3. Remove the toilet tank

Steps to remove a toilet tank

In many cases, you may remove the toilet bowl without removing the toilet tank. But while this step is optional, it is highly recommended that you do so to make it easier for you to remove the toilet. In comparison, removing a toilet tank is way much easier than removing a water heater. So don’t be afraid of doing this extra step at all.

Materials Needed

  • Screwdriver
  • Extra-large trash bag


  • Look under the toilet tank and find the nuts and tank bolts that fasten the bowl to the tank. 
  • Using a screwdriver, carefully remove the toilet bolts from the nuts.
  • Be extra mindful of the overflow pipe and disconnect that as well.
  • Pull up the tank to disconnect it from the bowl and remove it entirely.
  • Put the tank inside the trash bag and move it out of the way.
  • Store or dispose of the toilet tank as necessary.

4. Cut the caulking around the toilet base

Cut the caulking around the toilet base

Now that that tank has been disconnected and all nuts and closet bolts fastening the toilet to the floor have been removed, you are almost done with this home improvement project. As you can see, toilet removal is not so hard after all!

Materials Needed

  • Utility knife
  • Putty Knife


  • With the closet bolts out of the way, cut the caulk that goes around the entire toilet base with a utility knife.
  • Do this very carefully so you won’t damage the tiles or the bathroom flooring.
  • Try to break the toilet seat’s bond to the wax ring by wiggling or rocking it a just little on all sides. Note that the wax ring connects the toilet to the flange.

5. Get ready to remove the toilet

Get ready to remove the toilet

Once you are done with all the steps above, congratulations! You are on to the last few steps of the process. And after doing this major step as outlined below, you can tap yourself on the back and commend yourself on a job well done. You didn’t need a plumber after all!

Materials Needed

  • Extra-large trash bag


  • With caulking completely removed, carefully lift the toilet bowl straight up.
  • Place the toilet bowl inside an extra-large trash bag because there will still be some water dripping from it as you remove it.
  • Store or dispose of the toilet bowl as needed.
  • Cover the flange where the wax ring used to be to keep unwanted elements from getting into the sewer pipes. You also don’t want sewer gas to come up from the soil pipes.

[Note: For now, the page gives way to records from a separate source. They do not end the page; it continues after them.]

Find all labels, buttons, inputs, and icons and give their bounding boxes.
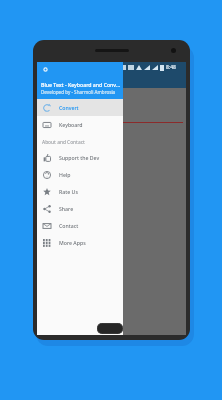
staticText: Developed by - Sharmoli Ambrosia [41, 89, 116, 95]
button[interactable]: Help [37, 166, 123, 183]
button[interactable]: Settings [40, 64, 51, 75]
button[interactable]: Rate Us [37, 183, 123, 200]
staticText: About and Contact [42, 139, 85, 146]
staticText: Convert [59, 104, 79, 111]
staticText: Keyboard [59, 121, 83, 128]
staticText: Rate Us [59, 188, 78, 195]
button[interactable]: Convert [37, 99, 123, 116]
button[interactable]: Keyboard [37, 116, 123, 133]
staticText: Support the Dev [59, 154, 100, 161]
staticText: Share [59, 205, 74, 212]
button[interactable]: More Apps [37, 234, 123, 251]
button[interactable]: Share [37, 200, 123, 217]
staticText: Blue Text - Keyboard and Converter [41, 81, 123, 88]
button[interactable]: Support the Dev [37, 149, 123, 166]
staticText: Contact [59, 222, 79, 229]
staticText: Help [59, 171, 71, 178]
staticText: 8:48 [166, 64, 176, 71]
button[interactable]: Contact [37, 217, 123, 234]
staticText: More Apps [59, 239, 86, 246]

6. Clean up the area where the toilet used to be

Clean up the are where the toilet used

Cleaning is always a part of every home improvement job, and you should always keep that in mind. Now that the toilet bowl has been removed, now is the time to prepare the area for a new installation.

Materials Needed

  • Utility knife
  • Putty knife
  • Pumice stone


  • Clean up the area, especially where the old caulking used to be.
  • Aside from the caulking, you will find a wax seal around the metal fittings and toilet flange as well. Remove all these to make way for the new toilet.
  • Check for any residue or discoloration from the floor caused by hard water stains. This usually follows the outline of the old toilet and its floor bolts.
  • Clean all these markings too, using a scrub or pumice stone, whichever proves to be more useful. Doing so will make the new toilet installation flawless.

These are all the steps on how to remove a toilet that you need to follow to make this otherwise difficult task a do-it-yourself job. If you think you can pull off all these steps without the need for an expert plumber’s help, then I think you will be good with installing new toilet bowls as well.

Installing a new toilet is almost the same thing, all you really must do is repeat the process in reverse. Just don’t forget that if anything seems a tad difficult, don’t hesitate to seek the help of a master plumber. These experts are always ready to help if you find a step or two daunting or too much for your handyman skills.